Jaipur: In a new twist to the controversy surrounding Salman Rushdie's video conference at the Jaipur Literature Festival, sources on Tuesday said the state authorities will allow him to speak but with certain conditions.
Sources said that the Festival organisers have given a written insurance to the state authorities that Rushdie will not speak on or about 'The Satanic Verses'.
The sources added that the state administration will control Rushdie's video conference link.
Rajasthan Home Secretary GS Sandhu said, "If we get assurance in writing that Rushdie will not talk anything about his book we will allow them."
Senior BJP leader Arun Jaitley had on Monday commented on the controversy and said, "Intelligence and police have given false information of threat to life of a writer by inventing non-existing threats. Congress in Rajasthan have bowed down to the demands of hardliners. It seems there is a match fixing between Congress and hardliners. Salman Rushdie came to India when BJP was in power, at that time there was no threat. Government could have given protection to him."
Speaking on India at 9, eminent Jurist Soli Sorabjee said there is nothing illegal in video conferencing with Salman Rushdie and it should be allowed.

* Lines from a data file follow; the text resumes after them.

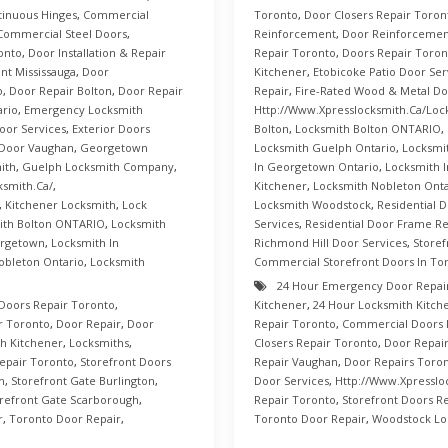
inuous Hinges
,
Commercial
Toronto
,
Door Closers Repair Toron
Commercial Steel Doors
,
Reinforcement
,
Door Reinforcement
onto
,
Door Installation & Repair
Repair Toronto
,
Doors Repair Toron
t Mississauga
,
Door
Kitchener
,
Etobicoke Patio Door Ser
o
,
Door Repair Bolton
,
Door Repair
Repair
,
Fire-Rated Wood & Metal Do
ario
,
Emergency Locksmith
Http://www.xpresslocksmith.ca/Loc
oor Services
,
Exterior Doors
Bolton
,
Locksmith Bolton ONTARIO
,
Door Vaughan
,
Georgetown
Locksmith Guelph Ontario
,
Locksmi
ith
,
Guelph Locksmith Company
,
In Georgetown Ontario
,
Locksmith I
ksmith.ca/
,
Kitchener
,
Locksmith Nobleton Onta
,
Kitchener Locksmith
,
Lock
Locksmith Woodstock
,
Residential 
ith Bolton ONTARIO
,
Locksmith
Services
,
Residential Door Frame Re
orgetown
,
Locksmith In
Richmond Hill Door Services
,
Storef
obleton Ontario
,
Locksmith
Commercial Storefront Doors In To
24 Hour Emergency Door Repai
Doors Repair Toronto
,
Kitchener
,
24 Hour Locksmith Kitch
r Toronto
,
Door Repair
,
Door
Repair Toronto
,
Commercial Doors 
h Kitchener
,
Locksmiths
,
Closers Repair Toronto
,
Door Repai
epair Toronto
,
Storefront Doors
Repair Vaughan
,
Door Repairs Toro
n
,
Storefront Gate Burlington
,
Door Services
,
Http://www.xpresslo
refront Gate Scarborough
,
Repair Toronto
,
Storefront Doors R
r
,
Toronto Door Repair
,
Toronto Door Repair
,
Woodstock Lo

Author Ruchir Joshi on Monday said that he does not regret reading out extracts from Salman Rushdie's banned book 'The Satanic Verses' at the Jaipur Literature Festival. Joshi said that he was even ready to do it again if required.
"There's nothing in the law that prohibits people reading from a banned book," Joshi said.
"Rushdie's constitutional rights are being violated by fringe groups," he added.
Ruchir Joshi left the Jaipur Literature Festival amidst speculation that he may be arrested if he had stayed on.
Joshi, along with three other authors Hari Kunzru, Amitava Kumar and Jeet Thayil struck a defiant note by reading from the banned book on Friday after Rushdie called off his visit citing death threats.